Thursday, December 24, 2015

Review: The Best American Sports Writing 2015 (2015)

Edited by Wright Thompson

The Best American Sports Writing series began in 1991, and it made an immediate impression with me - and not just because my name was mentioned in one of the included stories for a couple of paragraphs. It was instantly judged to be a worthy successor to similar anthologies in the field. You might be able to find some of them in the dusty parts of the library.

Here we are, 25 years later, and the series is still moving along nicely. Glenn Stout has proved to be a more than capable guardian for the idea, passing along the guest editor's job to some of the top names in the business. In 2015, he handed the reins over to Wright Thompson, the fine writer for ESPN.

Thompson has picked out the final choices of articles that appear in "The Best American Sports Writing 2015." I've read every single entry in the series. Not only have I noticed how the sports journalism business has changed over the years, but I've realized the guest editor's job must be a pretty subjective one. That's because the reader's opinion of a particular year's offerings can vary with how in tune he or she might be with the editor.

I'm not going to argue here that any of the choices here feature less than top-notch work. But some of the stories in the second half of the 2015 edition have a rather liberal definition of sports, and that made them a little less compelling than the others for me. There's a family history of Kansas City, which is more geneology than sports. As I'm fond of saying, one of the few things less interesting than your fantasy sports team is your family tree. It is tough to describe what the story of people going few thousand feet into a cave is, but it's not mainstream sports. The author of an article on elephant-hunting in Africa certainly did an admirable job, but it's a tough sell for me.

So that's the good news, but there's plenty of stuff here. A story on football great Y.A. Tittle leads the book off. It was memorable the first time I read it, and sure enough those are the type of stories you want to read again. I missed the Haverford Hoops story in Sports Illustrated, and I'm glad I caught it here. Profiles of Dean Smith, Jerry Jones and Chad Curtis are all fascinating in their own ways.

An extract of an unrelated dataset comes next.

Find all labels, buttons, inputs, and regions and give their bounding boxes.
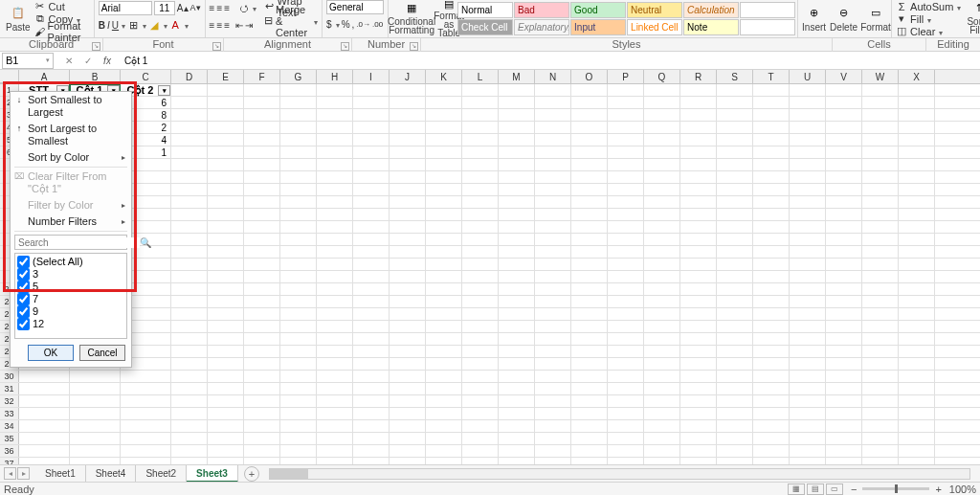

I'm also proud to say that the only newspaper contribution of the bunch - talk about changing times! - came from my newspaper. Tim Graham's look at ex-Bills linebacker Darryl Talley and his concussion-related issues of retirement ranks with the best stories anywhere in 2015. Stories about head injuries have been a part of the books in this series for the past few years. In Buffalo, this one really brought the problem home for Bills fans.

I've been reviewing books in this series for several years, and they have been very popular - they rank near the top in number of hits on this blog. The review again comes down to the fact that there's always something good here - how good depending on the individual reader's point of view. In this case's, Thompson's batting average wasn't perfect for me ... but there's a good chance that the book will be even a better fit for you. So pick it up, and see how it goes.